Ospreys make home on PG&E pole despite company efforts to move nest
Residents of Geyserville have some new neighbors. Well they’re actually not that new, they’ve been around since at least 2012, and though their home was demolished last year, they’re back and have rebuilt, so it seems they’re there to stay.
Drivers crossing the Russian River on Highway 128 outside of Geyserville might notice a large nest atop a utility pole on the east bank. The nest is home to a family of ospreys, a raptor or predatory bird that feeds on fish.
Those watching the nest for any significant amount of time will no doubt see ospreys coming and going, standing guard on the nest and perhaps the head of a fledgling peeking over the edge.
Adjacent to the nest is another, taller pole, with a round tray at its apex.
Local resident Leslie Simmons saw a nest there in early spring of 2012, too, as well as some activity from PG&E later that summer.
“I remember seeing a long pole on the ground for a couple of days and then we actually saw PG&E come out and take down the nest,” Simmons said. “I was thinking, ‘Wow, that’s sort of sad, why are they taking the nest down?’ Then I saw them erect this pole with the tray at the top and thought, ‘Oh, they’re trying to get the birds to move.’”
Spokeswoman for PG&E, Brittany McKannay, confirmed that they’d been trying to persuade the osprey family to move from the utility pole, which could potentially put the birds at risk.

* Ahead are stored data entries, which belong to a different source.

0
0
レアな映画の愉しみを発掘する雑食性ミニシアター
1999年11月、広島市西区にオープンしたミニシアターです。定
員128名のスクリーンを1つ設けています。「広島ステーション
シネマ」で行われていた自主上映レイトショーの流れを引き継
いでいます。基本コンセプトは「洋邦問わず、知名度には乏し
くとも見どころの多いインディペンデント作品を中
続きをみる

“Last year we constructed a pole and basket that our environmental biologists and avian protection team had hoped would guide the bird to nest there,” McKannay said. “The effort was to build the new pole taller than the original pole because birds normally go to the tallest point. Unfortunately it was not the case.”

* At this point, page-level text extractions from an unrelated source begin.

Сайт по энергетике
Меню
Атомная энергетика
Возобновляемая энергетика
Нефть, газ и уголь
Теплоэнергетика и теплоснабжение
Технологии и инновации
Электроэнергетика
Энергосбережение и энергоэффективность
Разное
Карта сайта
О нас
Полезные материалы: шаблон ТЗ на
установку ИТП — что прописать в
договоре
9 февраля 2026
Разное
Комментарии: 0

This is not entirely surprising according to Bill Doyle, president of the Redwood Region Ornithological Society.
“Osprey are extremely site loyal,” Doyle said during a visit to the nesting site. “Odds are if they removed the nest, the birds would build it again next year in the exact same spot.”

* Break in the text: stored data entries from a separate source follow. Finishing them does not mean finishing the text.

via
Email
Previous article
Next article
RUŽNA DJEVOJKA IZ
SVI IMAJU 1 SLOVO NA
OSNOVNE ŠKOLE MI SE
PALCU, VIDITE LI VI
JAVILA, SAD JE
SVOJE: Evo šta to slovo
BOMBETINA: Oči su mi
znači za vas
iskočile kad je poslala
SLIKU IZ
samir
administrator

The osprey like exposed nesting sites and this one, overlooking a bend in the river, is just about ideal for the fish hunters, Doyle said.
Osprey are a protected species and disturbing a nest, especially with fledglings inside it, would be a felony, he said.
PG&E’s McKannay was aware of the delicacy of the situation, she said.
“If eggs or young are in the nest, we don’t want to interrupt that,” she said. “So we might wait until the nesting season is over and then we’d bring in people to work on other ways to encourage the birds to nest on the alternate site.”
Doyle is not optimistic about the basket for the osprey nest, however. He compared the size and shape of the existing nest with the platform and was skeptical that it would be a suitable surrogate.
“The platform looks pretty small, I’d think it needed to be another foot in diameter to support the nest that is on the utility pole now,” he said. “Also there are very few things in nature that are round. There’s nothing in the osprey’s environment that is round, whereas the cross bars on the power pole are very much like the snags they would use if the power pole wasn’t around.”
The birds can use the lattice of cross bars to interweave elements of the nest, Doyle said, creating a more stable platform in an environment where nests falling from their perch is a serious threat.
PG&E is not giving up on its efforts to have the birds move, however.